[Records drawn from a dataset]

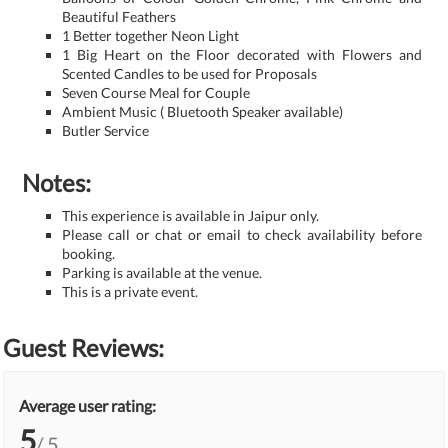
Beautiful Feathers
1 Better together Neon Light
1 Big Heart on the Floor decorated with Flowers and
Scented Candles to be used for Proposals
Seven Course Meal for Couple
Ambient Music ( Bluetooth Speaker available)
Butler Service
Notes:
This experience is available in Jaipur only.
Please call or chat or email to check availability before
booking.
Parking is available at the venue.
This is a private event.
Guest Reviews:
Average user rating:
5
/ 5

**WHAT THIS TASK INVOLVES**: The records above are to be repeated exactly, with the pictures left out.

**RESULT**:
Beautiful Feathers
1 Better together Neon Light
1 Big Heart on the Floor decorated with Flowers and
Scented Candles to be used for Proposals
Seven Course Meal for Couple
Ambient Music ( Bluetooth Speaker available)
Butler Service
Notes:
This experience is available in Jaipur only.
Please call or chat or email to check availability before
booking.
Parking is available at the venue.
This is a private event.
Guest Reviews:
Average user rating:
5
/ 5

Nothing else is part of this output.